What is needed
Nothing outside the range below should be printed. Output exactly the lines from the line with "Prüfung Sommelier" to the line with "Entwicklung, Bereitstellung und", both included.
(Beginning of Dataset)
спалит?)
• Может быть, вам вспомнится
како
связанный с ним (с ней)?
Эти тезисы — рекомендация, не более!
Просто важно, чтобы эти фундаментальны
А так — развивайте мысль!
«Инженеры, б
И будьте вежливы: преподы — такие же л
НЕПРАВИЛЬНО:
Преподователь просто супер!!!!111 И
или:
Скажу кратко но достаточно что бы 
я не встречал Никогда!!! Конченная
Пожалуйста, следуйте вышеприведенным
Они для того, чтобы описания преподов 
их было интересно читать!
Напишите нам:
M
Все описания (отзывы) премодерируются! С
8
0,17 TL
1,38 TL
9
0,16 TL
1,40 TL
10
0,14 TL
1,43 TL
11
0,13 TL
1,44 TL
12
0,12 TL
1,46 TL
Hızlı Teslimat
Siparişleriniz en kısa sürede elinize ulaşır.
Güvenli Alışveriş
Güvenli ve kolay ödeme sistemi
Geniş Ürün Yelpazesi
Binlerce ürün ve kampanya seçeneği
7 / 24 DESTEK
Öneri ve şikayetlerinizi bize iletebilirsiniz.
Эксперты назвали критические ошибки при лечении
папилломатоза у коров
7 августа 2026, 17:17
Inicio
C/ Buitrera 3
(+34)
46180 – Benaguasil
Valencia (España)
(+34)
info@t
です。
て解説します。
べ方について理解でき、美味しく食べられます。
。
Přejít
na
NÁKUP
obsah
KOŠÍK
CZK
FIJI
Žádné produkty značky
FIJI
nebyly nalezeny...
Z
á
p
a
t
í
(End of Dataset)
(Beginning of Dataset)
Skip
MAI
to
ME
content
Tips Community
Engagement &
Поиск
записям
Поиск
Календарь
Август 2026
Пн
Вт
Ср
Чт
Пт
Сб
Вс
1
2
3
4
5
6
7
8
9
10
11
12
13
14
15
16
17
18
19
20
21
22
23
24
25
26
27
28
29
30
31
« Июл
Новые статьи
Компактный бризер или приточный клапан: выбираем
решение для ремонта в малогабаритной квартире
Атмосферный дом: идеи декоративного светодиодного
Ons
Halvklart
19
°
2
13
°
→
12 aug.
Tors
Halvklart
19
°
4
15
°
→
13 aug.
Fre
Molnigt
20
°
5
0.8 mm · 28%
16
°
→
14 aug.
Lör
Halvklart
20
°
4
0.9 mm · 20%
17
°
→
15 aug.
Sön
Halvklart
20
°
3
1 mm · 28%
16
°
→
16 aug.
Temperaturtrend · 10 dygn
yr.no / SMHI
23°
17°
(End of Dataset)
(Beginning of Dataset)
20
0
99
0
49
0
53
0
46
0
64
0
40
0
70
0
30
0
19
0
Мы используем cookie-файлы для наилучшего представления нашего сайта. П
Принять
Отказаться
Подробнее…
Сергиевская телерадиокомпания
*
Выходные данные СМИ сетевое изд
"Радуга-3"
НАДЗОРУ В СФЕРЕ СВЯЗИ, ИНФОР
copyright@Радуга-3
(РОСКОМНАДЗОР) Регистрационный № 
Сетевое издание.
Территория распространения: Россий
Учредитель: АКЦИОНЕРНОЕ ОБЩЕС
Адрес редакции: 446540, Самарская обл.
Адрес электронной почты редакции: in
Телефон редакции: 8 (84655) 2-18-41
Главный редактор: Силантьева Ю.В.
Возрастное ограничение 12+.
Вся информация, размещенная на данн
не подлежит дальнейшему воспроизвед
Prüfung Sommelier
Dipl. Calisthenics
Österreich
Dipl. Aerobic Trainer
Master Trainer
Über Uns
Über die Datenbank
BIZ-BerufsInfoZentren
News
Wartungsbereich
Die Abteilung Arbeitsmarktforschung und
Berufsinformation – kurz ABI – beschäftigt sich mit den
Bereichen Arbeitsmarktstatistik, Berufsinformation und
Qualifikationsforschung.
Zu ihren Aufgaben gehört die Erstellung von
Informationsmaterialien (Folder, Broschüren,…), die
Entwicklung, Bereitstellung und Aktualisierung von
(End of Dataset)
Output for this task
Prüfung Sommelier
Dipl. Calisthenics
Österreich
Dipl. Aerobic Trainer
Master Trainer
Über Uns
Über die Datenbank
BIZ-BerufsInfoZentren
News
Wartungsbereich
Die Abteilung Arbeitsmarktforschung und
Berufsinformation – kurz ABI – beschäftigt sich mit den
Bereichen Arbeitsmarktstatistik, Berufsinformation und
Qualifikationsforschung.
Zu ihren Aufgaben gehört die Erstellung von
Informationsmaterialien (Folder, Broschüren,…), die
Entwicklung, Bereitstellung und Aktualisierung von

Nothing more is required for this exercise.